Sri Aurobindo
Letters of Sri Aurobindo
Volume II - Part 2
Fragment ID: 11804
Seeing is of many kinds. There is a superficial seeing which only erects or receives momentarily or for some time an image of the Being seen; that brings no change, unless the inner bhakti makes it a means for change. There is also the reception of the living image of the Divine in one of his forms into oneself,– say, in the heart,– that can have an immediate effect or initiate a period of spiritual growth. There is also the seeing outside oneself in a more or less objective and subtle physical or physical way.
As for milana, the abiding union is within and that can be there at all times; the outer milana or contact is not usually abiding.
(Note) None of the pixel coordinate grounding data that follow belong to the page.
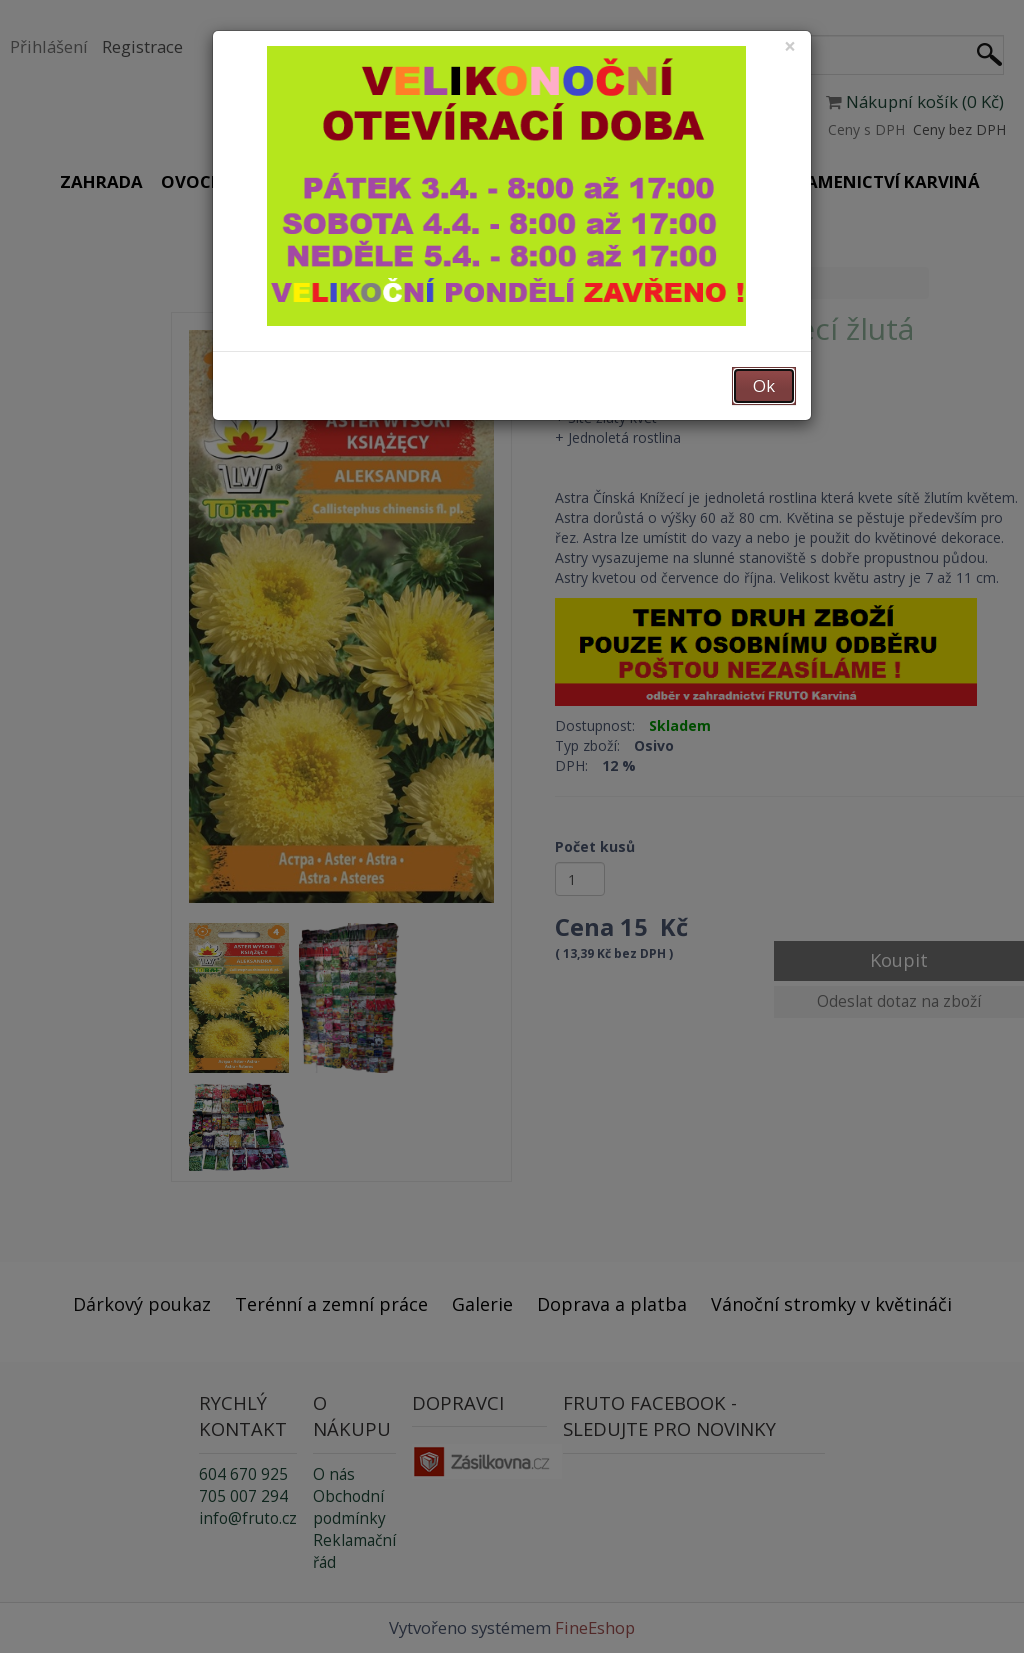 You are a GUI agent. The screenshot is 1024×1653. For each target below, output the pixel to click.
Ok (764, 385) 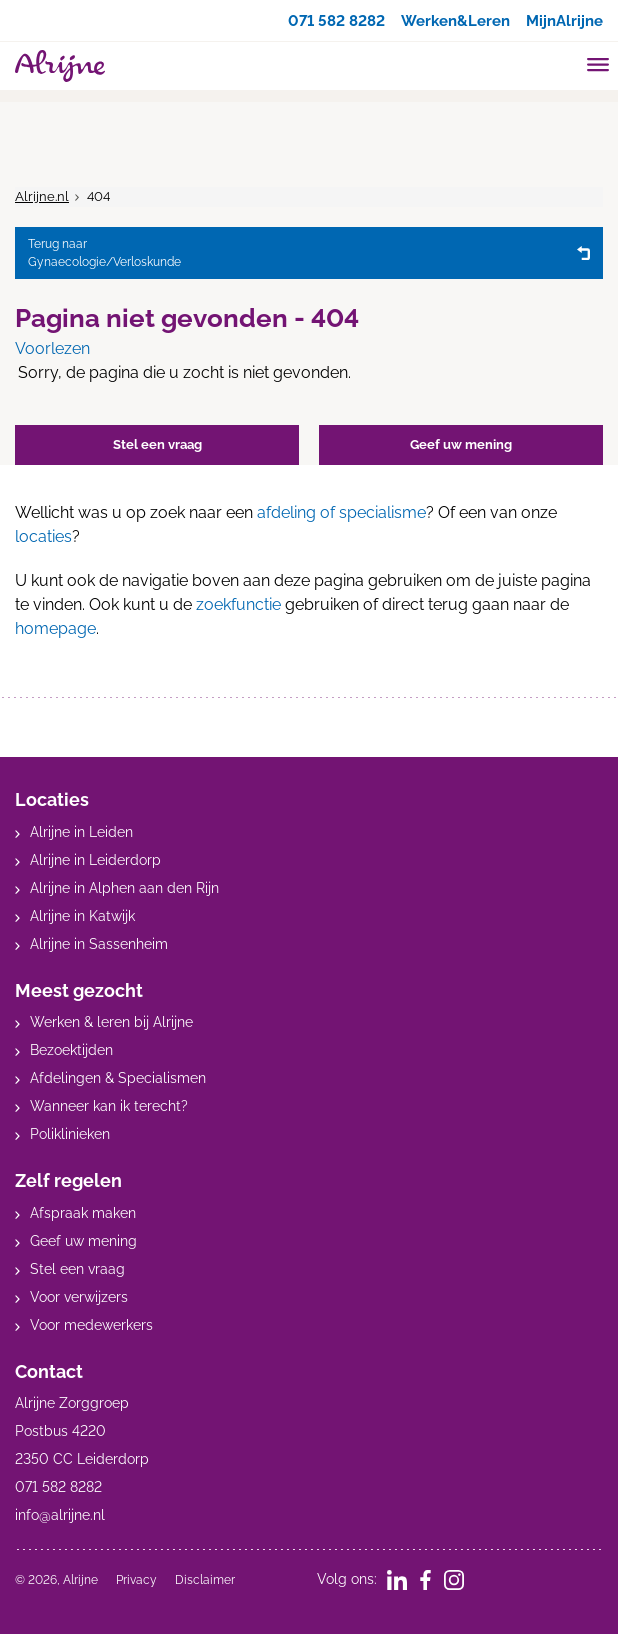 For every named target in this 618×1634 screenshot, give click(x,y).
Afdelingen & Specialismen (118, 1078)
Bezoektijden (71, 1050)
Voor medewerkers (91, 1325)
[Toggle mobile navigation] (598, 67)
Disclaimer (205, 1580)
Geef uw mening (83, 1241)
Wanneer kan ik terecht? (109, 1106)
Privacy (136, 1580)
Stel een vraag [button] (157, 444)
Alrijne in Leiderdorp (95, 860)
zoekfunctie (238, 604)
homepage (55, 628)
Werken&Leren (446, 20)
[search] (560, 63)
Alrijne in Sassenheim (99, 944)
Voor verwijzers (79, 1297)
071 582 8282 (319, 20)
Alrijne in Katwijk (82, 916)
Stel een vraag (77, 1269)
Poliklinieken (70, 1134)
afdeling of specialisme (341, 512)
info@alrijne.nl (60, 1515)
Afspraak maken (83, 1213)
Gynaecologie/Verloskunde (297, 252)
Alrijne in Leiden (81, 832)
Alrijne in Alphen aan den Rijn (124, 888)
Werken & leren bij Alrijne (111, 1022)
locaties (43, 536)
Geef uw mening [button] (461, 444)
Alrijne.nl (42, 196)
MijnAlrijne (562, 20) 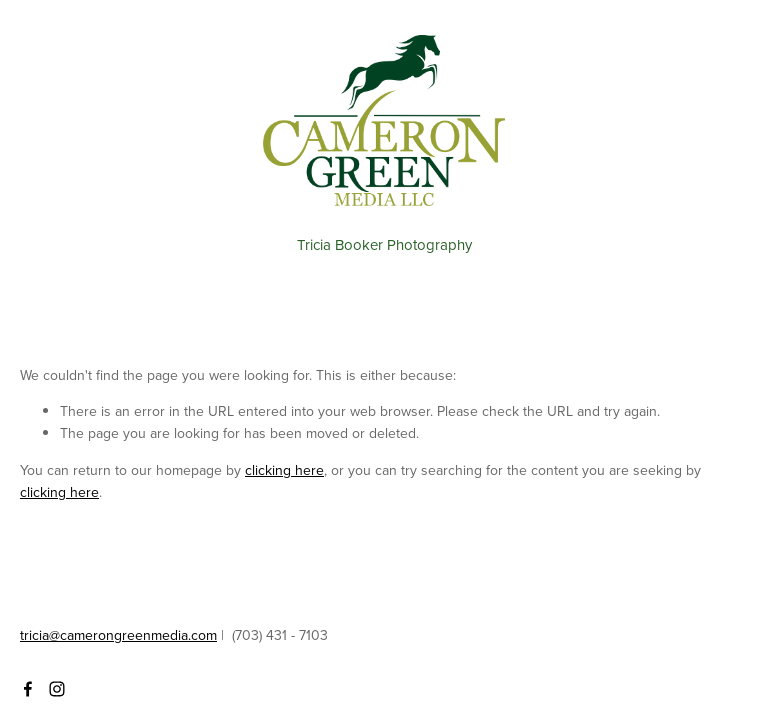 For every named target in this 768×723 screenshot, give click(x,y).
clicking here (284, 470)
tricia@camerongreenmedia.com (118, 635) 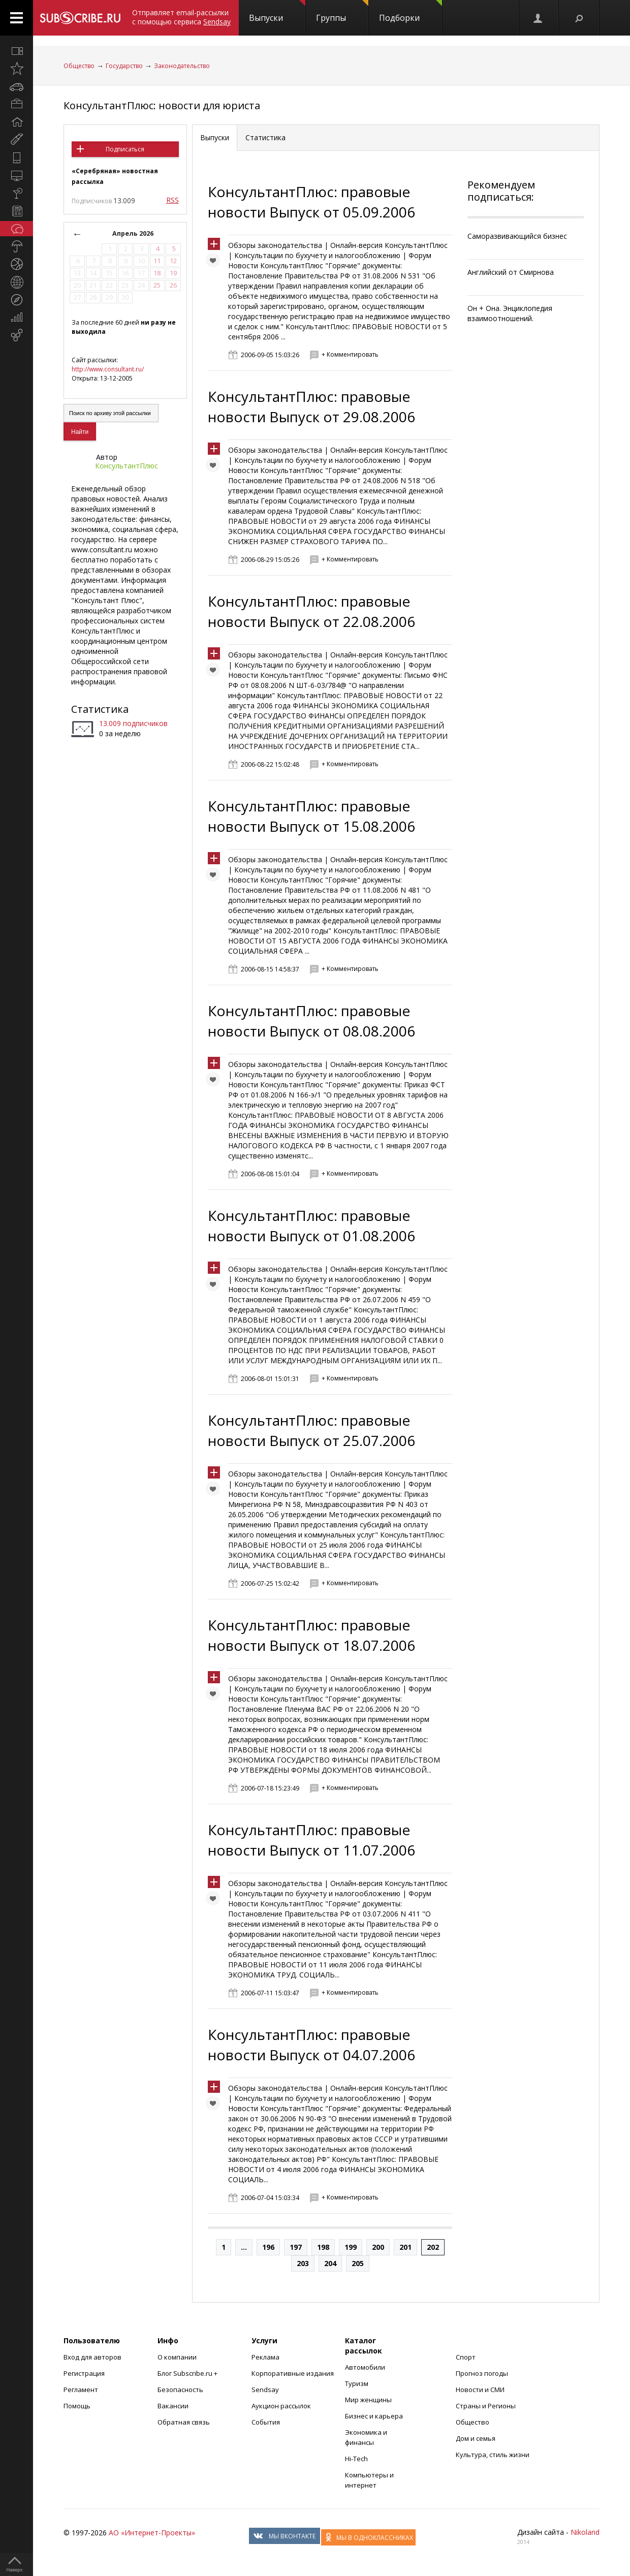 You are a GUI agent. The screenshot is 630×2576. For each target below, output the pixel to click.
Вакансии (173, 2405)
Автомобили (365, 2367)
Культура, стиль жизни (492, 2454)
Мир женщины (368, 2399)
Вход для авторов (92, 2357)
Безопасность (180, 2389)
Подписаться (125, 149)
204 (330, 2263)
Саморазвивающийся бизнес (517, 236)
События (265, 2422)
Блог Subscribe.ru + (188, 2373)
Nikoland (585, 2532)
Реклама (265, 2357)
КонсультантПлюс (126, 465)
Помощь (77, 2405)
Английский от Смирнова (510, 272)
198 (323, 2247)
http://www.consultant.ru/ (108, 369)
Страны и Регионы (486, 2405)
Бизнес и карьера (374, 2416)
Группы (342, 11)
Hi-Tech (356, 2458)
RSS (172, 200)
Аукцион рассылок (281, 2405)
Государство (124, 65)
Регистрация (84, 2373)
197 (296, 2247)
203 (303, 2263)
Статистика (100, 709)
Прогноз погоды (482, 2373)
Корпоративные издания (292, 2373)
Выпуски (277, 11)
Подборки (410, 11)
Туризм (356, 2383)
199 (350, 2247)
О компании (177, 2357)
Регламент (81, 2389)
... (244, 2247)
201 (405, 2247)
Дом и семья (475, 2438)
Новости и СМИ (480, 2389)
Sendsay (265, 2389)
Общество (79, 65)
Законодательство (182, 65)
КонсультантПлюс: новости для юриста (162, 105)
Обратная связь (184, 2422)
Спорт (466, 2357)
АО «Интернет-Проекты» (152, 2532)
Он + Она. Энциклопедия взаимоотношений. (509, 313)
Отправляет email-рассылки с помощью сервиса (181, 17)
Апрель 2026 (132, 233)
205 (358, 2263)
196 (268, 2247)
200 (378, 2247) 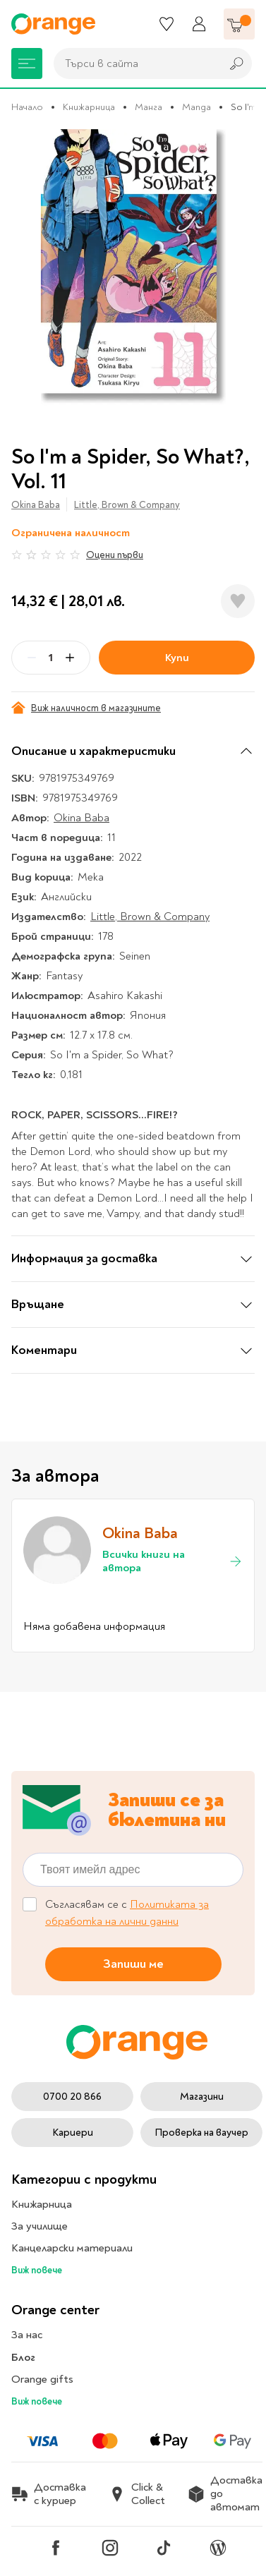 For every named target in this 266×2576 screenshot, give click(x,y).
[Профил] (199, 24)
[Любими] (166, 24)
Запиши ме (133, 1963)
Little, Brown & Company (127, 505)
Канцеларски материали (72, 2248)
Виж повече (36, 2270)
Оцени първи (114, 555)
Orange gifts (42, 2379)
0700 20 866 (72, 2096)
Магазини (202, 2096)
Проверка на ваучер (201, 2132)
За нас (26, 2335)
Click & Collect (137, 2494)
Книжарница (89, 107)
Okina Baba (35, 505)
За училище (39, 2226)
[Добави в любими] (238, 601)
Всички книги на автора (172, 1561)
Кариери (72, 2132)
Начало (27, 107)
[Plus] (69, 657)
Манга (148, 107)
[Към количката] (239, 24)
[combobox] (134, 63)
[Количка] (239, 24)
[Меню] (26, 63)
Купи (177, 658)
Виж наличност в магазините (86, 708)
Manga (196, 107) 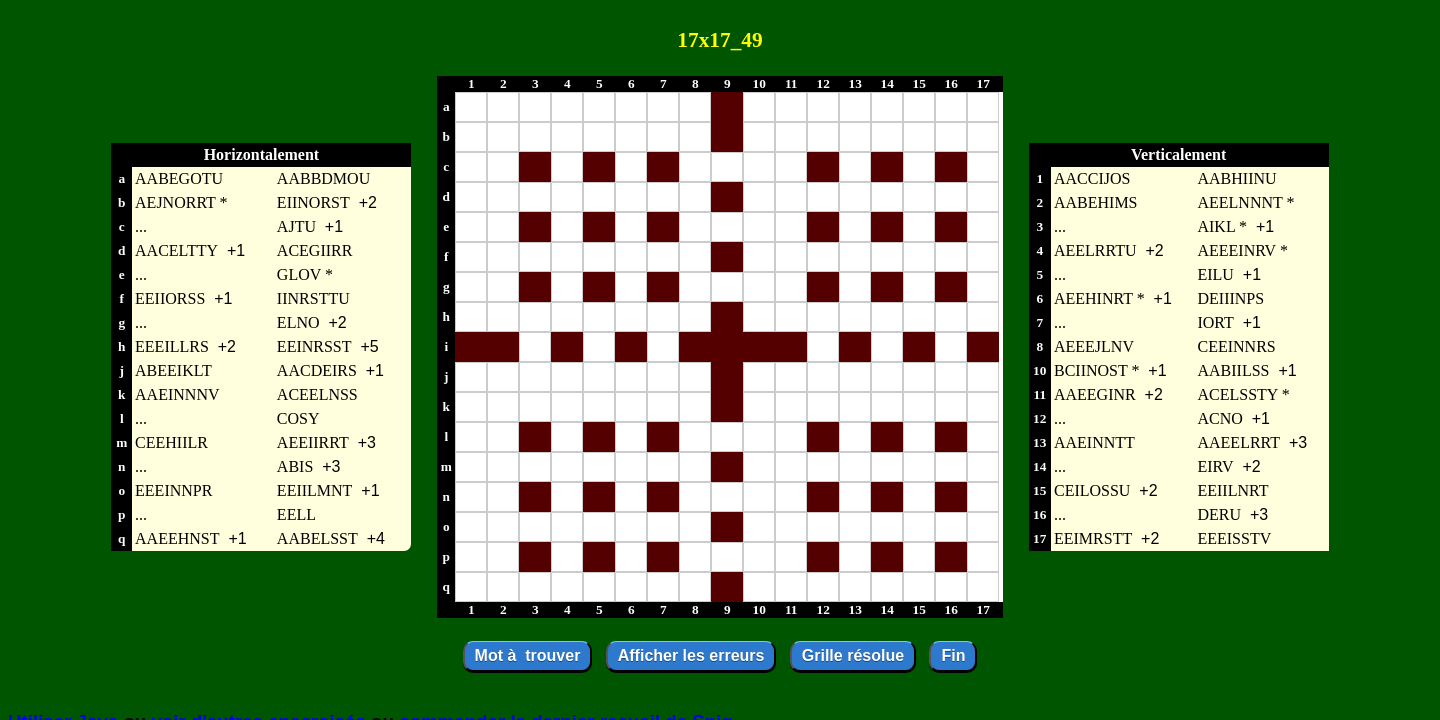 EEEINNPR (173, 490)
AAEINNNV (177, 394)
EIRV (1215, 466)
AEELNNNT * (1245, 202)
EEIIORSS (170, 298)
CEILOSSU (1092, 490)
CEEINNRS (1236, 346)
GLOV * (305, 274)
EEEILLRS (172, 346)
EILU (1215, 274)
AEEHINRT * (1099, 298)
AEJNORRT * (181, 202)
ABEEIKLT (173, 370)
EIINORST (313, 202)
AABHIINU (1236, 178)
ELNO (298, 322)
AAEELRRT (1238, 442)
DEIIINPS (1230, 298)
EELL (296, 514)
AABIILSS (1233, 370)
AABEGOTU (179, 178)
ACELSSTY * (1243, 394)
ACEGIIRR (315, 250)
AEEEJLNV (1094, 346)
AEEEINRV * (1242, 250)
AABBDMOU (323, 178)
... (141, 226)
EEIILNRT (1232, 490)
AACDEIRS (317, 370)
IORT (1215, 322)
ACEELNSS (317, 394)
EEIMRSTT (1093, 538)
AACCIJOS (1092, 178)
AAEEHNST (177, 538)
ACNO (1219, 418)
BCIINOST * (1097, 370)
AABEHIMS (1096, 202)
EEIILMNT (315, 490)
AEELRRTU (1095, 250)
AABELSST (317, 538)
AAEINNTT (1094, 442)
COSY (298, 418)
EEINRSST (314, 346)
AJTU (296, 226)
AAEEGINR (1095, 394)
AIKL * (1222, 226)
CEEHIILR (171, 442)
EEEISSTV (1234, 538)
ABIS (295, 466)
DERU (1219, 514)
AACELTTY (176, 250)
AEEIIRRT (313, 442)
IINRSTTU (313, 298) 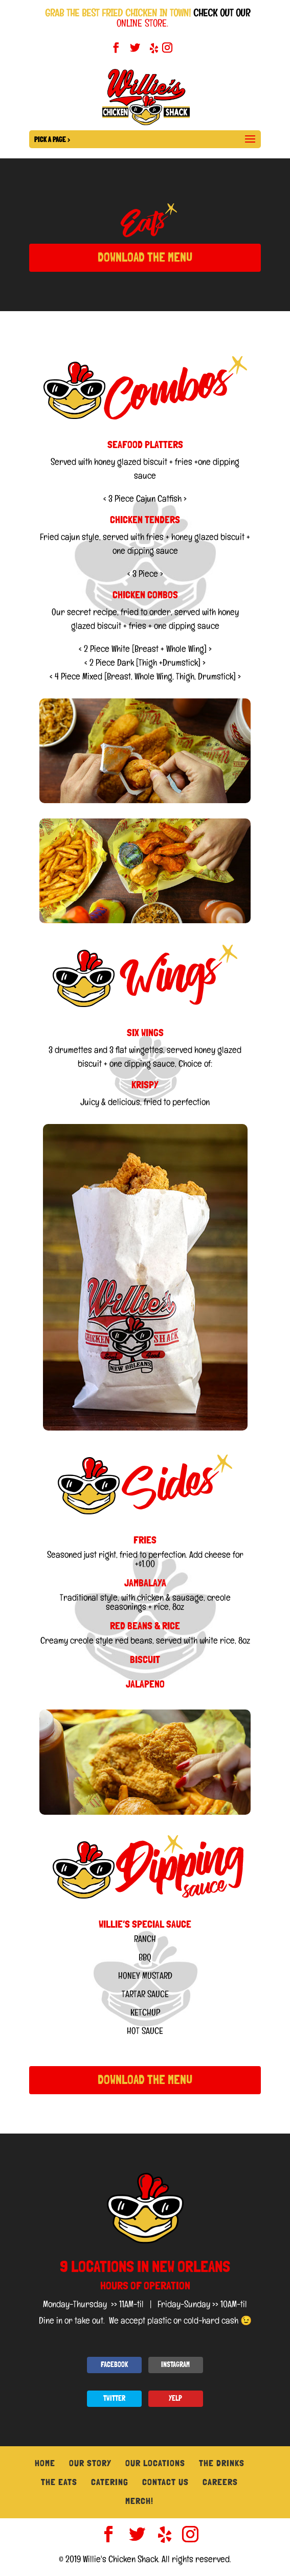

There are some who often or almost invariably have the contact whenever they worship; the Deity may become living to them in the picture or other image they worship, may move and act through it; others may feel him always present, outwardly, subtle-physically, abiding with them where they live or in the very room; but sometimes this is only for a period. Or they may feel the Presence with them, see it frequently in a body (but not materially except sometimes), feel its touch or embrace, converse with it constantly,– that is also one kind of milana. The greatest milana is one in which one is constantly aware of the Deity constantly abiding in oneself, in everything in the world, holding all the world in him, identical with existence and yet supremely beyond the world – but in the world too one sees, hears, feels nothing but him, so that the very senses bear witness to him alone – and this does not exclude such specific personal manifestations as those vouchsafed to Krishnaprem and his guru. The more ways there are of the union, the better.